しかし、「かってえ」という声と共に、シド様は後退します。その後ろに、キラリと光るものが見えました。
「それ以上、後ろはダメですっ。横に飛んでくださいっ」
シド様は咄嗟に体を捻ると、地を蹴りました。
「俺たちを、あらかじめ張った巣に追い込もうって腹か。あいつ、ほんとに魔物じゃねえのかよ」
ぼやきながらも、シド様は再度、地を蹴りました。人並外れた跳躍力で、軽々とクモの遥か上にまで達します。
しかし、何もせずに下りてきてしまいました。
「ダメだな。背中は、しっかりと殻で覆われてる」
「どこかに、弱点があると良いんですけど」
勝つためには、観察して見極めなければなりません。が、なかなかクモを直視する勇気が持てません。
「とりあえず、関節狙ってみるか」
こちらの様子を窺っているのか動かないクモに、シド様が走り寄っていきます。あたしは火を操って糸を溶かしながら、ちらちらとクモを見てみました。
人の頭ほどもある本体。伸ばしたら、あたしの身長くらいあるんじゃないかと思える脚。殻は、光沢の無い黒。鎌のような鋭い足先。
そして、何やらうごめいている腹。動いているのは、袋ではなさそうです。
あたしは、目を見開きました。
「待ってください。子供がいますっ」
あたしの言葉に反応したシド様は、地を蹴って、あたしの傍まで後退します。
「嫌いな割には、優しいことを言うな」
「だって、クモの子を散らすって言うじゃないですか。親を倒して、子供たちが散り散りになったりしたら。ああああっ、無理ですっ」
「そっちかよ。で、どうするんだ?」
「逃げましょう。全力で。倒せという仕事は、請け負っていないはずです。あたしが壁を作ってみますから、シド様は馬車をお願いします」
「わかった」
シド様は御者台、あたしは荷台に素早く乗り込みました。
「火がダメでも、いろいろとできるんですよ」
あたしは馬車が進むごとに、魔法で様々な種類の壁を立てていきました。
土の壁に、水の壁。風の壁に、蔓の壁。石の壁に、雷の壁。
この時、道の横に防御壁を張って、森林破壊を最小限に抑えることも忘れません。
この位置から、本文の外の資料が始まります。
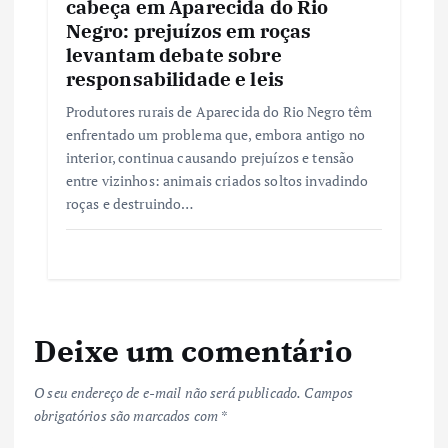
cabeça em Aparecida do Rio
Negro: prejuízos em roças
levantam debate sobre
responsabilidade e leis
Produtores rurais de Aparecida do Rio Negro têm
enfrentado um problema que, embora antigo no
interior, continua causando prejuízos e tensão
entre vizinhos: animais criados soltos invadindo
roças e destruindo…
Deixe um comentário
O seu endereço de e-mail não será publicado.
Campos
obrigatórios são marcados com
*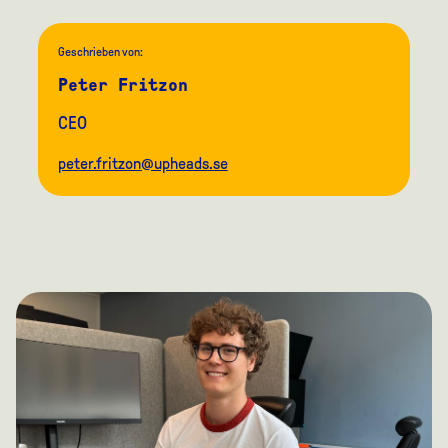
Geschrieben von:
Peter Fritzon
CEO
peter.fritzon@upheads.se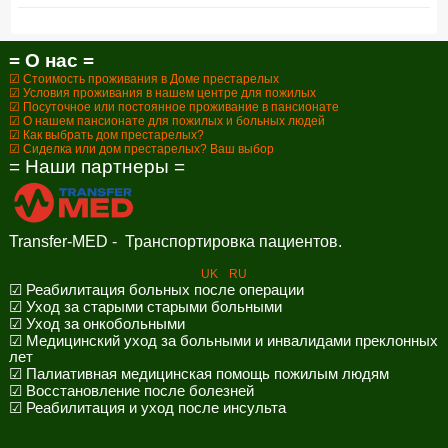
= О нас =
☑ Стоимость проживания в Доме престарелых
☑ Условия проживания в нашем центре для пожилых
☑ Посуточное или постоянное проживание в пансионате
☑ О нашем пансионате для пожилых и больных людей
☑ Как выбрать дом престарелых?
☑ Сиделка или дом престарелых? Ваш выбор
= Наши партнеры =
Transfer-MED - Транспортировка пациентов.
UK
RU
☑ Реабилитация больных после операции
☑ Уход за старыми старыми больными
☑ Уход за онкобольными
☑ Медицинский уход за больными и инвалидами преклонных
лет
☑ Палиативная медицинская помощь пожилым людям
☑ Восстановление после болезней
☑ Реабилитация и уход после инсульта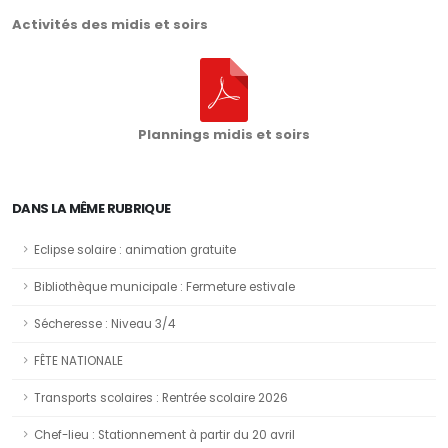
Activités des midis et soirs
Plannings midis et soirs
DANS LA MÊME RUBRIQUE
Eclipse solaire : animation gratuite
Bibliothèque municipale : Fermeture estivale
Sécheresse : Niveau 3/4
FÊTE NATIONALE
Transports scolaires : Rentrée scolaire 2026
Chef-lieu : Stationnement à partir du 20 avril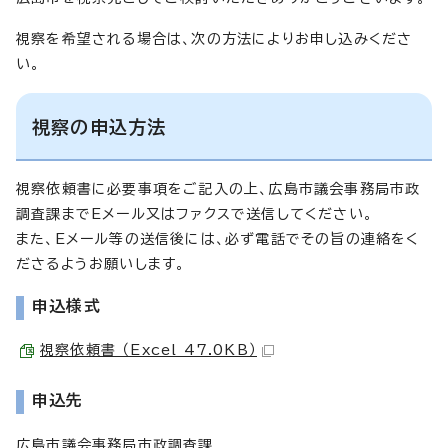
視察を希望される場合は、次の方法によりお申し込みくださ
い。
視察の申込方法
視察依頼書に必要事項をご記入の上、広島市議会事務局市政
調査課までEメール又はファクスで送信してください。
また、Eメール等の送信後には、必ず電話でその旨の連絡をく
ださるようお願いします。
申込様式
視察依頼書 （Excel 47.0KB）
申込先
広島市議会事務局市政調査課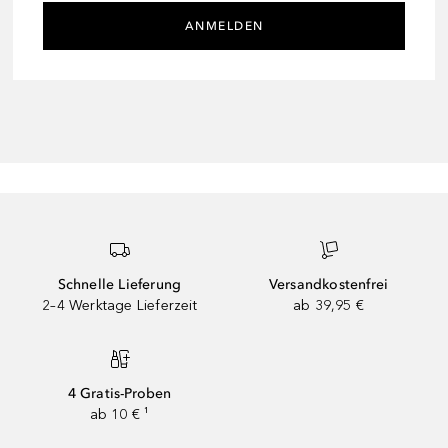
ANMELDEN
Schnelle Lieferung
Versandkostenfrei
2–4 Werktage Lieferzeit
ab 39,95 €
4 Gratis-Proben
ab 10 € ¹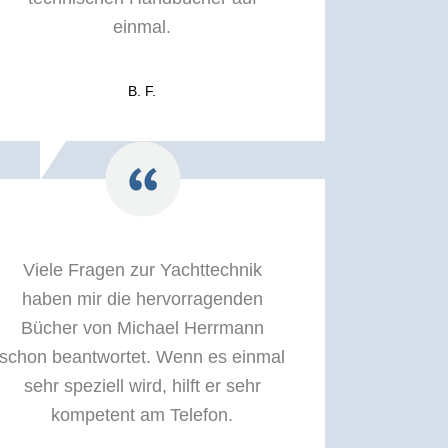
einmal.
B. F.
Viele Fragen zur Yachttechnik
haben mir die hervorragenden
Bücher von Michael Herrmann
schon beantwortet. Wenn es einmal
sehr speziell wird, hilft er sehr
kompetent am Telefon.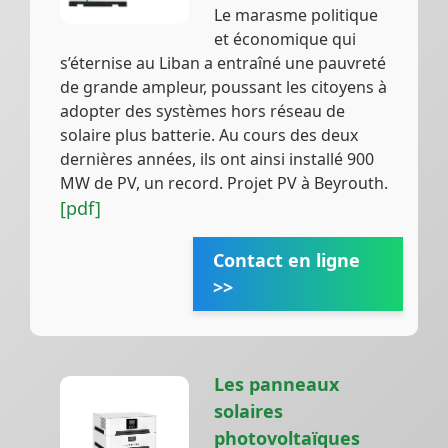
Le marasme politique
et économique qui
s’éternise au Liban a entraîné une pauvreté
de grande ampleur, poussant les citoyens à
adopter des systèmes hors réseau de
solaire plus batterie. Au cours des deux
dernières années, ils ont ainsi installé 900
MW de PV, un record. Projet PV à Beyrouth.
[pdf]
Contact en ligne
>>
Les panneaux
solaires
photovoltaïques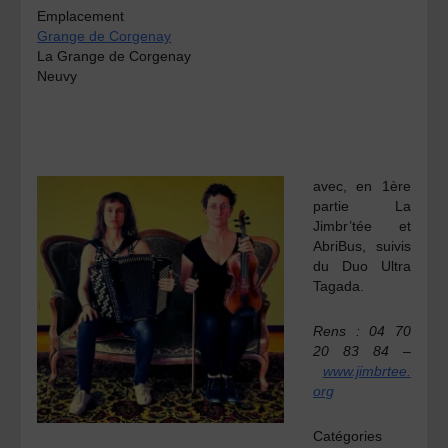
Emplacement
Grange de Corgenay
La Grange de Corgenay
Neuvy
avec, en 1ère
partie La
Jimbr’tée et
AbriBus, suivis
du Duo Ultra
Tagada.
Rens : 04 70
20 83 84 –
www.jimbrtee.
org
Catégories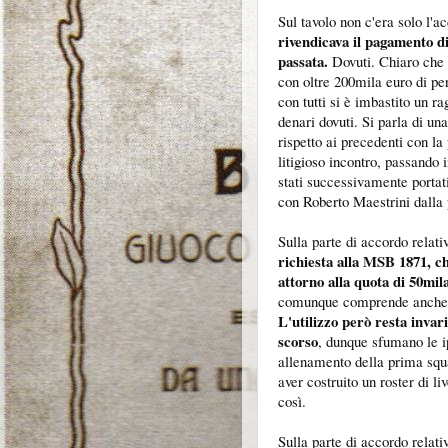
Sul tavolo non c'era solo l'
rivendicava il pagamento d
passata.
Dovuti. Chiaro che 
con oltre 200mila euro di per
con tutti si è imbastito un
denari dovuti. Si parla di u
rispetto ai precedenti con la
litigioso incontro, passando 
stati successivamente portati
con Roberto Maestrini dalla p
Sulla parte di accordo relati
richiesta alla MSB 1871, c
attorno alla quota di 50mil
comunque comprende anche la 
L'utilizzo però resta invari
scorso
, dunque sfumano le ip
allenamento della prima squad
aver costruito un roster di li
così.
Sulla parte di accordo relati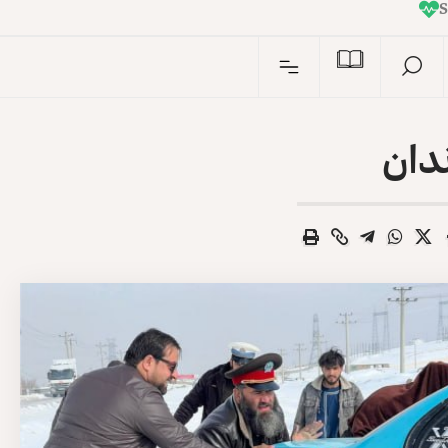
I
n
ندان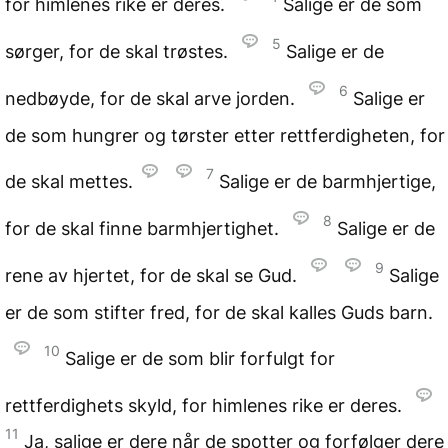
for himlenes rike er deres.
Salige er de som
5
sørger, for de skal trøstes.
Salige er de
6
nedbøyde, for de skal arve jorden.
Salige er
de som hungrer og tørster etter rettferdigheten, for
7
de skal mettes.
Salige er de barmhjertige,
8
for de skal finne barmhjertighet.
Salige er de
9
rene av hjertet, for de skal se Gud.
Salige
er de som stifter fred, for de skal kalles Guds barn.
10
Salige er de som blir forfulgt for
rettferdighets skyld, for himlenes rike er deres.
11
Ja, salige er dere når de spotter og forfølger dere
巨大グモ以外は、害も罪もない生き物たちなので。
「おい、リー坊。すごい音がしてるが、大丈夫か?」
「大丈夫です。森を抜けるまで、シド様は前にだけ集中してください」
総仕上げに、枝の成長速度を速めて絡めた木の壁で、道を塞ぎます。
森を抜けて距離を置いてから、馬車が止まりました。森を振り返り見たシド様は、「おい」と声を漏らします。
「完全に魔窟じゃねえか。クモ1匹で、ここまでするか?」
木の檻と化した森の中からは、落雷と台風と砂嵐が同時に来たような、鼓膜とお腹に響く破壊音が聞こえてきます。
「人を追い込んできたんですから、しかたありません。さあ、早く帰りましょう」
にっこりと笑うと、シド様はどこか疲れたような表情を見せました。